### [INPUT DATA]

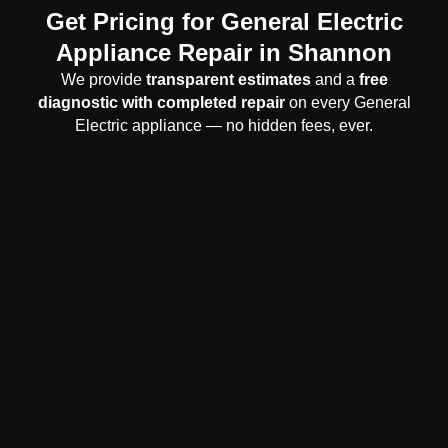
Get Pricing for General Electric
Appliance Repair in Shannon
We provide
transparent estimates
and a
free
diagnostic with completed repair
on every General
Electric appliance — no hidden fees, ever.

### [ACTIVITY]
Repeat the whole listing above word for word. Leave out the pictures.

### [RESULT FOR THIS TASK]
Get Pricing for General Electric
Appliance Repair in Shannon
We provide
transparent estimates
and a
free
diagnostic with completed repair
on every General
Electric appliance — no hidden fees, ever.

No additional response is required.